PhysioFlow System measures the change in impedance by injecting a high frequency alternating electrical current (66 kHz) of low magnitude (4.5 mA peak to peak) towards the thorax between two electrodes positioned on the neck and another two positioned on xiphoïd process. The use of a high frequency current eliminates the risk of interference with heart and brain bioelectrical activity. In addition, as the impedance of skin-electrodes is very low at high frequency, tissues will not endure any thermal effects and patients feels nothing.

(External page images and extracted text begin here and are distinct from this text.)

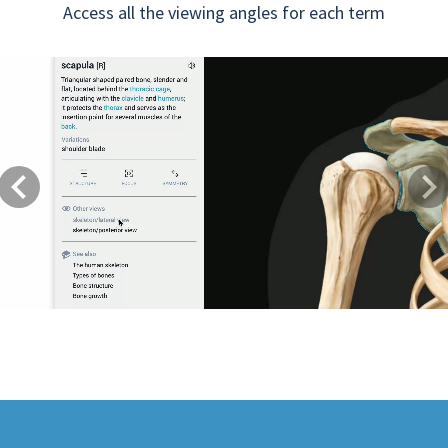
Access all the viewing angles for each term
Previous
Next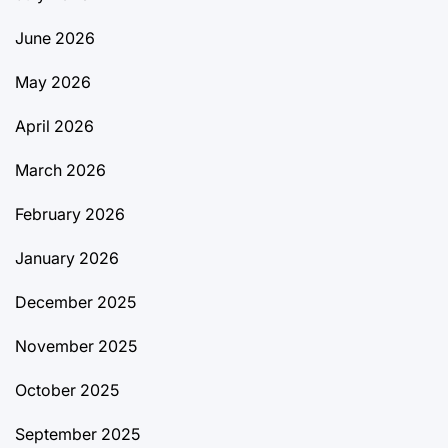
June 2026
May 2026
April 2026
March 2026
February 2026
January 2026
December 2025
November 2025
October 2025
September 2025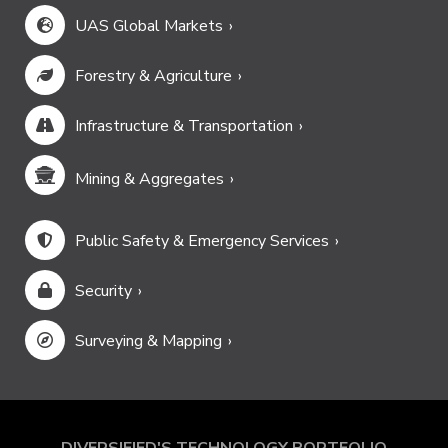
UAS Global Markets
Forestry & Agriculture
Infrastructure & Transportation
Mining & Aggregates
Public Safety & Emergency Services
Security
Surveying & Mapping
DIVERSIFIED'S TECHNOLOGY PORTFOLIO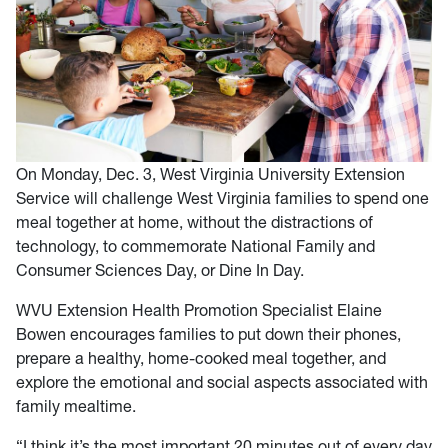
On Monday, Dec. 3, West Virginia University Extension
Service will challenge West Virginia families to spend one
meal together at home, without the distractions of
technology, to commemorate National Family and
Consumer Sciences Day, or Dine In Day.
WVU Extension Health Promotion Specialist Elaine
Bowen encourages families to put down their phones,
prepare a healthy, home-cooked meal together, and
explore the emotional and social aspects associated with
family mealtime.
“I think it’s the most important 20 minutes out of every day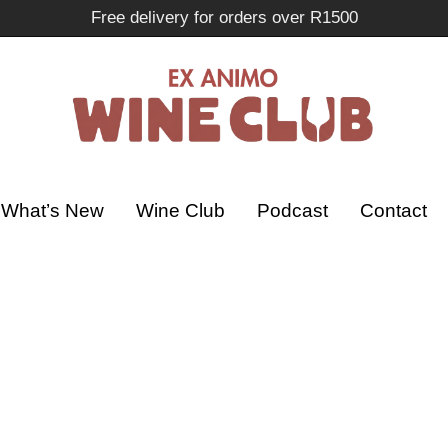
Free delivery for orders over R1500
What’s New
Wine Club
Podcast
Contact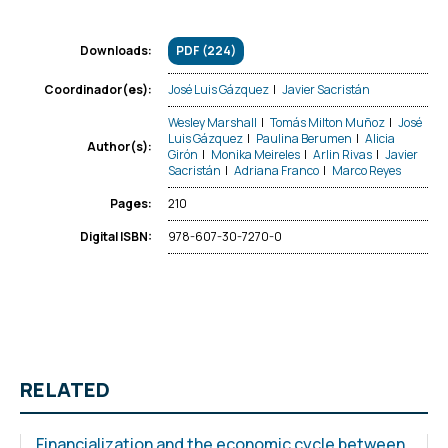
PDF (224)
Downloads:
José Luis Gázquez
|
Javier Sacristán
Coordinador(es):
Wesley Marshall
|
Tomás Milton Muñoz
|
José
Luis Gázquez
|
Paulina Berumen
|
Alicia
Author(s):
Girón
|
Monika Meireles
|
Arlin Rivas
|
Javier
Sacristán
|
Adriana Franco
|
Marco Reyes
210
Pages:
978-607-30-7270-0
Digital ISBN:
RELATED
Financialization and the economic cycle between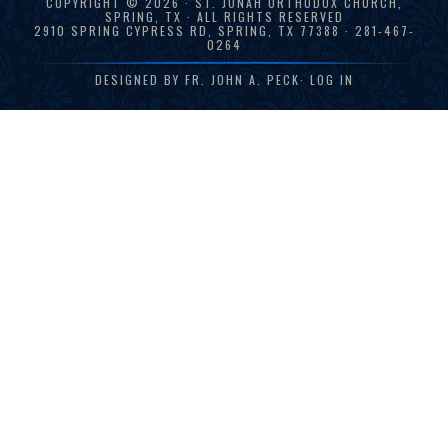
COPYRIGHT © 2026 · ST. JONAH ORTHODOX CHURCH,
SPRING, TX · ALL RIGHTS RESERVED
2910 SPRING CYPRESS RD, SPRING, TX 77388 · 281-467-
0264
DESIGNED BY
FR. JOHN A. PECK
·
LOG IN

Specific calculations conducted, as part of further analysis will be based on values obtained in the supine position.
The measurement scheme will be as follows: the first ICG will be done 1 day prior to the AFR procedure. Four ICG and two ECG pre-gelled electrodes will be placed: two (Z1, Z2) on the left side of the patient’s neck, one (Z3) at the level of the xiphoid and the last one (Z4) just to the right to Z3. The ICG data will be collected continuously (beat by beat) for 30 min. The blood pressure will be taken every 10 min and stored for analysis. The following parameters will be measured continuously: cardiac index (CI [l/min/m2]), stroke volume index (SVi [mL/m2]), left cardiac work index (LCWi [kg·m/m2]), contractility index (CTi), ventricular ejection time (VET [ms]), systemic vascular resistance index (SVRi [dyn·s/cm5·m2]), thoracic fluid content index (TFCi [1/kΩ·m2]) and heart rate (HR [1/min]).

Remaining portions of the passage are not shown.